Ensuite, on rentre dans le vif du sujet. La procédure, décrite dans la vidéo, est rappelée : la réunion est censée proposer un certain nombre de « binômes » à la parité stricte, on distribue aux présents des petits papiers, pour qu’ils écrivent les noms qu’ils proposent. Certains soulignent qu’ils ne connaissent personne, on les invite alors à écrire des critères plutôt que des noms. Le dépouillement aboutit au résultat prévisible : comme on ne veut faire de la peine à personne, tous les présents sont proposés – moi y compris. Quant aux critères, ce sont toujours les mêmes : des jeunes, de « militants de terrain », des femmes, des personnes issues de la diversité… Certains demandent que leurs noms soient enlevés de la liste. On passe ensuite à l’examen des noms des personnes qui se sont proposées elles-mêmes sur internet. Personne ne les connaît… sauf un nom, celui d’un dirigeant national du PG très proche de Mélenchon. Le vieux militant souligne qu’une telle candidature serait vécue par les communistes comme une provocation, et que « ce serait la guerre ». Cela semble inquiéter tout le monde, mais en même temps personne n’ose s’y opposer.
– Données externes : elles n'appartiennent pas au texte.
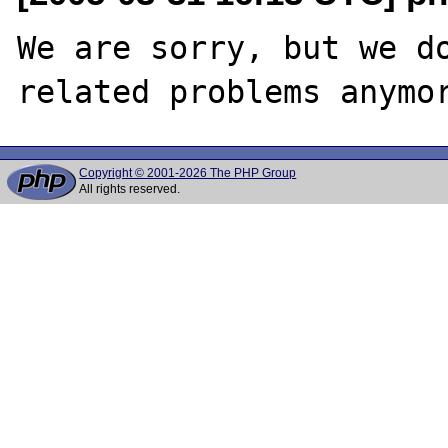
We are sorry, but we do
Copyright © 2001-2026 The PHP Group
All rights reserved.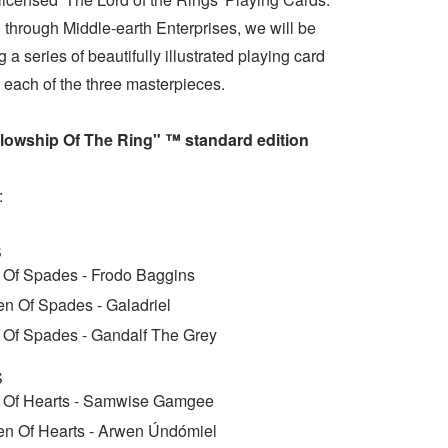
 through Middle-earth Enterprises, we will be
 a series of beautifully illustrated playing card
 each of the three masterpieces.
lowship Of The Ring" ™ standard edition
:
S
 Of Spades - Frodo Baggins
n Of Spades - Galadriel
 Of Spades - Gandalf The Grey
S
 Of Hearts - Samwise Gamgee
n Of Hearts - Arwen Úndómiel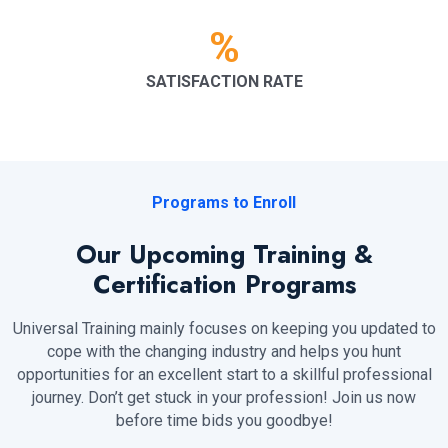
%
SATISFACTION RATE
Programs to Enroll
Our Upcoming Training &
Certification Programs
Universal Training mainly focuses on keeping you updated to
cope with the changing industry and helps you hunt
opportunities for an excellent start to a skillful professional
journey. Don’t get stuck in your profession! Join us now
before time bids you goodbye!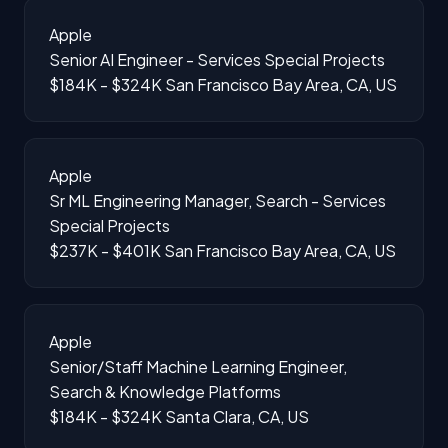
Apple
Senior AI Engineer - Services Special Projects
$184K - $324K
San Francisco Bay Area, CA, US
Apple
Sr ML Engineering Manager, Search - Services
Special Projects
$237K - $401K
San Francisco Bay Area, CA, US
Apple
Senior/Staff Machine Learning Engineer,
Search & Knowledge Platforms
$184K - $324K
Santa Clara, CA, US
Il est décidé à la fin que le nom du dirigeant en question sera proposé, mais avec des réserves politiques. L’organisateur nous informe que de toute manière ce dirigeant vise deux autres circonscriptions « éligibles », donc pas trop d’inquiétude à avoir...
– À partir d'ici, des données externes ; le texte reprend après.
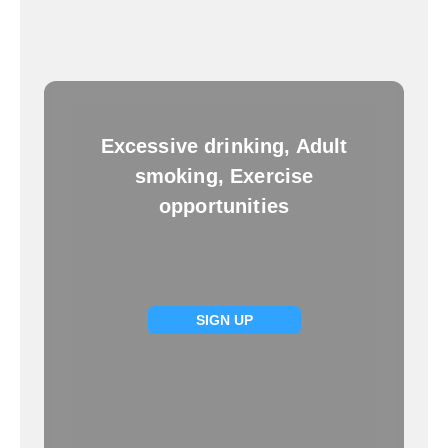
Excessive drinking, Adult
smoking, Exercise
opportunities
SIGN UP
C’est alors que je ne peux m’empêcher de poser une question. Qu’est ce qui adviendra de ces noms ? On nous a dit qu’ils seront examinés par une « commission électorale » nationale qui décidera in fine des investitures. Mais comment cette commission pourrait se prononcer sur des informations aussi vagues que « X. syndicaliste engagé dans les luttes contre la loi El Khomri » ou « Y. très engagée pour les sans-papiers » ? Ne faudrait-il pas envoyer des CV ? Et qui va les contrôler ? Moment de panique dans l’équipe organisatrice… qui finalement répond sans répondre qu’on « s’organisera en marchant » et autres banalités du genre. Personne ne moufte.
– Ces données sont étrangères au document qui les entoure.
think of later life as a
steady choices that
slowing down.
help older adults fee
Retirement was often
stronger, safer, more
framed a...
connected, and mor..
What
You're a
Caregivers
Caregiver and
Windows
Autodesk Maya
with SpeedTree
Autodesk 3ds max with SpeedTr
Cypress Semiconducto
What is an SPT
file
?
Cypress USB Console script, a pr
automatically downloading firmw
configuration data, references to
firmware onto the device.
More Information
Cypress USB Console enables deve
L’heure avançant, j’ai du m’excuser et rentrer chez moi pour me coucher à une heure décente. Je ne suis donc pas resté pour la fin de la réunion. Mais ce que j’ai vu me confirme dans ma première perception : ces réunions ne sont que des rituels de mobilisation. Elles visent à donner aux « insoumis » de base l’illusion qu’ils participent à un processus de décision, alors que celui-ci est totalement verrouillé. La « commission nationale » - dont la composition est totalement contrôlée par Mélenchon – recevra des milliers de noms (à dix par circonscription, ça va vite…). Qu’est ce qu’elle en fera ? Avec quels moyens ? Mystère… mais il y fort à parier qu’on verra apparaître quelques copains de Mélenchon dans les rares circonscriptions « éligibles » !
Descartes
(1) A ce point du récit, je dois présenter mes excuses aux présents dans cette réunion d’avoir décliné une fausse identité. Mais je peux invoquer des circonstances atténuantes. D’une part, étant donné le sectarisme ambiant, je n’ai pas envie de devoir regarder derrière mon épaule chaque fois que je rentre chez moi. Mais aussi, camarades, m’auriez-vous laissé observer librement le déroulement de la réunion si je vous avais dit l’objet de ma visite ?
(2) Oui, tout le monde. Moi aussi. Je sais que j’avais dit le contraire, mais comme disait mon bon maître, il faut choisir son rôle. On ne peut être en même temps observateur et acteur. Et dès lors que j’avais choisi d’être observateur, je n’avais pas à modifier la dynamique de la réunion par une intervention.